43) Him!

Book:More Than Lust Published:2024-6-25

Dominick’s POV
I stared at her innocent and beautiful face, just like it used to be.
My sleeping Angel! My Bunny!
Yeah! She is not so much like my scared bunny now. She has become fierce and confident which i always wanted to see in her.
I loved my bunny, especially when she used to get drunk and it became hard for me to control. I always knew that that’s her real personality which is suppressed over the years. She was a good and obedient daughter, probably not breaking the rules of her parents. Trying hard to survive with her drug addicted father, trying to earn enough to pay loans and dealing with the man like me who did nothing but broke her from inside.
She was always tied up around me, not expressing herself enough. Even after my attempts, she didn’t open up in front of me like she used to do after getting drunk.
I wanted to see her like that. Free and happy, letting me feel that she has forgiven me for my dirty doings and has accepted me but she didn’t. She never let her guard down and i felt guilty for that.
And that’s why i was crazily possessive over her, not letting her go out of my vision because i was scared that she would leave me. I was aware that she doesn’t love me the way she should and it constantly haunted my dreams. So, i didn’t leave her. Not even when we were sleeping on the same bed.
I never really believed in destiny but now I do. I thought I was not the best man for her but No! We are made for each other, she is mine because destiny has brought us together again. We completely lost our memories, we were strangers still we met again and nothing could stop us from coming together again.
I was in disbelief when i remembered everything. I am really grateful that i am the one who remembered everything before her because i need to bend the situation in my favour. I can’t lose her again, she is my life.

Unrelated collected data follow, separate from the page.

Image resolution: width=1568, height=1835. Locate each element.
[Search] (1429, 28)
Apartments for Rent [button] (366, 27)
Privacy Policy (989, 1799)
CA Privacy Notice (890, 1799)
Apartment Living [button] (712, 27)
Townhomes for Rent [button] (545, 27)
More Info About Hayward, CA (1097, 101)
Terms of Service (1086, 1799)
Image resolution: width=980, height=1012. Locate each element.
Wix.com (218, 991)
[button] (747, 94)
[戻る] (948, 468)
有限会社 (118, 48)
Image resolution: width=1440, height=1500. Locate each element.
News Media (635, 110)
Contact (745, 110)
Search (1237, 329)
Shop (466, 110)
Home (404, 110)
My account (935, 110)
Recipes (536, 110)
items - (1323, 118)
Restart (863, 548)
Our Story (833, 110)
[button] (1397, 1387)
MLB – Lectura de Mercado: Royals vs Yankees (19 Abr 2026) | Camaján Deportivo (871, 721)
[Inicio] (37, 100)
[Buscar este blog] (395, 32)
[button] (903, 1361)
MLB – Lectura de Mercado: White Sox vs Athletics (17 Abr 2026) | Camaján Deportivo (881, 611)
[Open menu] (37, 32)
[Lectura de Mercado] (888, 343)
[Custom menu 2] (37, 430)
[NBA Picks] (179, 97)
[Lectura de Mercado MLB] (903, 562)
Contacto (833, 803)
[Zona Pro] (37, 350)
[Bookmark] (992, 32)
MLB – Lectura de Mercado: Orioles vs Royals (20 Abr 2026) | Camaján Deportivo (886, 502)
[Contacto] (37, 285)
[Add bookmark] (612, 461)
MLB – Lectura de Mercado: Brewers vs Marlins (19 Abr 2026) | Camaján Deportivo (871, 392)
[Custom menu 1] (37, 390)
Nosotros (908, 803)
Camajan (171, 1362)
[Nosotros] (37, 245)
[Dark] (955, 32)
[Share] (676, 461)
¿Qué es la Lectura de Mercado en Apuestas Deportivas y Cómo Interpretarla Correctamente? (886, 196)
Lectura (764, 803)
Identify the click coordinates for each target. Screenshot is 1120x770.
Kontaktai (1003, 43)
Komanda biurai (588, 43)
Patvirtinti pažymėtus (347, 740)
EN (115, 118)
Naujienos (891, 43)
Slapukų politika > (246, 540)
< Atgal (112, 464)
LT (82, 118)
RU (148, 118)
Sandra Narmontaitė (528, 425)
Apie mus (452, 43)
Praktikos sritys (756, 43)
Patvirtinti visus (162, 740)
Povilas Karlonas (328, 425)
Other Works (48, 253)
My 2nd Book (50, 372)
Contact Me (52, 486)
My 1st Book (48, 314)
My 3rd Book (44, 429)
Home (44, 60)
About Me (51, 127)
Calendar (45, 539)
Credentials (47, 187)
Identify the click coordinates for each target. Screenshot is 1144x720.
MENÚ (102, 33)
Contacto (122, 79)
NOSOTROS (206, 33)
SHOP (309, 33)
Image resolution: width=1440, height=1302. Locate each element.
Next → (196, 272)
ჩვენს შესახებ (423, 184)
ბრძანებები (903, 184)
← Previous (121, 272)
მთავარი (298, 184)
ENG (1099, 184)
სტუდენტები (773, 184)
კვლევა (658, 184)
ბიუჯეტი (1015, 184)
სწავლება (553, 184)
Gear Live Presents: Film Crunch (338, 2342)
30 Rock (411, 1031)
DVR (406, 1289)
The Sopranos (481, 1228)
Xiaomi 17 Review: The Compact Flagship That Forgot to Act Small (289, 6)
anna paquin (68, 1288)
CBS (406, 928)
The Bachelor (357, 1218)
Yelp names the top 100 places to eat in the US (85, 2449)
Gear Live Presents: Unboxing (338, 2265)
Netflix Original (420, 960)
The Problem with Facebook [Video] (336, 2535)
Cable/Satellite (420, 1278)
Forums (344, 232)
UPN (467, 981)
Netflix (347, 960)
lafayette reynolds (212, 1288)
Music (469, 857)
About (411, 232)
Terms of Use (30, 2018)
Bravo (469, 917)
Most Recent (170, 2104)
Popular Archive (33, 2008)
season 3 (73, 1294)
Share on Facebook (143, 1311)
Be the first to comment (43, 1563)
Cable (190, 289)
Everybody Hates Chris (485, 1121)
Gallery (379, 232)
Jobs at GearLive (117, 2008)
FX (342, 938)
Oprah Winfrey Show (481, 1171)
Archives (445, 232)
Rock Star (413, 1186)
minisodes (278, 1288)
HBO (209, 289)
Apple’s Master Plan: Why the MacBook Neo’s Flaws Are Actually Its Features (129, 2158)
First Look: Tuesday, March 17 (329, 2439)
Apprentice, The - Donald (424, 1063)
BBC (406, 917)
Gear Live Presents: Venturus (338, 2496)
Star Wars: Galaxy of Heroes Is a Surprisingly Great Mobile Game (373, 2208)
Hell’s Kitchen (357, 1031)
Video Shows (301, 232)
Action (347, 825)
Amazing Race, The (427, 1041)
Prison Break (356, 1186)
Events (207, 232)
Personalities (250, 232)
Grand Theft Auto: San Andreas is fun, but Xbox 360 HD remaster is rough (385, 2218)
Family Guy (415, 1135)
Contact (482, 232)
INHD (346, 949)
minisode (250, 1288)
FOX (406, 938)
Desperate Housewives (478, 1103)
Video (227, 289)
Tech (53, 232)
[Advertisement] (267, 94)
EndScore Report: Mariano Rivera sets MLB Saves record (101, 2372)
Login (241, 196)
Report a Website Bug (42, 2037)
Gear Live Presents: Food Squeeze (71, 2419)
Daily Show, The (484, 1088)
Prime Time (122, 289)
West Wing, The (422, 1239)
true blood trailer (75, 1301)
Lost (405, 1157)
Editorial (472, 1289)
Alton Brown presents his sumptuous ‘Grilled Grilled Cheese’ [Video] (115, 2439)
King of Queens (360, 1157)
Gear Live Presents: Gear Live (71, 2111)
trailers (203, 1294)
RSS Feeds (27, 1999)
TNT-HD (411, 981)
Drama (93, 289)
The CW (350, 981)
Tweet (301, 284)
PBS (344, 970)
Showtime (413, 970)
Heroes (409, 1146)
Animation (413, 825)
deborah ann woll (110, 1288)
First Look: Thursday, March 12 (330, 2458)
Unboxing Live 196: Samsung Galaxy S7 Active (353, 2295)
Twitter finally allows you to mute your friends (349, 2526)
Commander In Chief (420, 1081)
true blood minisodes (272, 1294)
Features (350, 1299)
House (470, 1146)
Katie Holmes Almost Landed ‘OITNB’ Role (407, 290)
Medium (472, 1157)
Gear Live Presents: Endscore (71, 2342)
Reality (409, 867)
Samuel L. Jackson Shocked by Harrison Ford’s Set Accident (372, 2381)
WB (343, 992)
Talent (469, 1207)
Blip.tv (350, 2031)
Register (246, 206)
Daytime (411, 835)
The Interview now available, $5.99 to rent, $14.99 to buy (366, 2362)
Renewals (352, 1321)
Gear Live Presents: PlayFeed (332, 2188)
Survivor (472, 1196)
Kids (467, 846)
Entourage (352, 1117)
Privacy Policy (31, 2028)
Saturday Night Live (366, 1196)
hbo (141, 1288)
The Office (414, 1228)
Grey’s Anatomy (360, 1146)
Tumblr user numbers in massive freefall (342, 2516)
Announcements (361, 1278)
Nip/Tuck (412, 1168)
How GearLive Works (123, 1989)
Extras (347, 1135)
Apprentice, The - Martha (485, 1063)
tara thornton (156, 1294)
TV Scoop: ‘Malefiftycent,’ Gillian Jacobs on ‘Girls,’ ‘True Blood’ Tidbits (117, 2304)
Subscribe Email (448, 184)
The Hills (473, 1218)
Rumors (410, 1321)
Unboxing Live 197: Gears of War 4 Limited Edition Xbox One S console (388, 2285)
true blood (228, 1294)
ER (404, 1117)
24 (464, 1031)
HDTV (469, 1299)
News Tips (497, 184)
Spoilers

When she entered my life again i started having flashbacks due to deja vu moments.
Everyone’s different and friendly behaviour towards Grace, who was supposed to be our enemy was also confusing.
Alex would have never suggested me to get the enemies sister but he did. So not like him. Among two of us Alex is more sensible when it comes to things like this. He acts only after calculating his every step.
I always knew that there was someone in my life. Randomly finding woman’s clothes in my cupboard. Some things around my room and office which i would never buy. Whole new mysterious shelf in my library which i had no idea about. My family thought I’ll believe in their words, never in my whole fucking life i would buy fiction and romance, not even after loosing my mind. I was sure that it belongs to someone else. I checked each and every book and some of them had letters. Bunny! That’s where i found the name.
It was hard to believe that i was in love with some girl because old Dominick never really loved anyone. But it was clear from the letters that we were in love. Now the question was who is the girl and why she is not there with me. Alex wasn’t ready to tell me, no one was ready. But one day he mentioned Grace’s name and coincidencely i kidnapped the girl named Grace with whom they were acting friendly, didn’t made sense at all.
Dots were connecting but i was still not sure.
I was doubtful but finally my doubts turned into confirmation when i saw the picture in my book, i don’t know where did it come from. It was Alex’s wedding but Grace was there, with me, in my arms. And i couldn’t recognise myself in the picture, that Dom had love in his eyes.
It was clear that Grace doesn’t remember anything but my memories were coming back. That day she is not the only one who had flashback, i got it too. That playroom, her cries, pleadings and my anger.
Finally I got my memories back when i hit my head hard in the recent accident. It was fucking bad but i survived. May be it was time to get my memories back.
I caressed her face gently. She is so soft just like before.
But she Trust Vlad now. Her brother! My foot!
He destroyed our lives, he snatched my love from me. He didn’t let her know about me. She deserves to know her husband. I am her fucking husband.
He was going to marry her off to someone else, the audacity of this man. Grace is the queen of Italian mafia not a Russian princess, Vlad has no right on her.
She is mine and will always remain mine!
He has brainwashed her, she thinks he is a good brother. He knew that he can use it against me. Bastard!
I have to make her remember everything, She can’t leave me again. It was heartbreaking to come back and watch her looking at me like i am a stranger. She thinks i am just her captor, No bunny! Our relationship is much more stronger and beautiful than that.
I kissed her forehead again, feeling her warm skin against my lips.
She stirred in her sleep, It’s Time for her to wake up.
She slowly opened her eyes and looked around like a lost puppy.
“What happened?”
She mumbled while trying to sat up.
“How are you feeling now?”
I asked and she looked at me confused.
“Terrible… My head is hurting.”
She replied. I know baby, I know!
“What happened to me?”
She rubbed her forehead.
“Grace”
I called her with serious tone.
“What?”
She looked scared, may be judging my expressions and tone. She should be!
“You are pregnant!”
I declared and she froze, Went complete still and silent.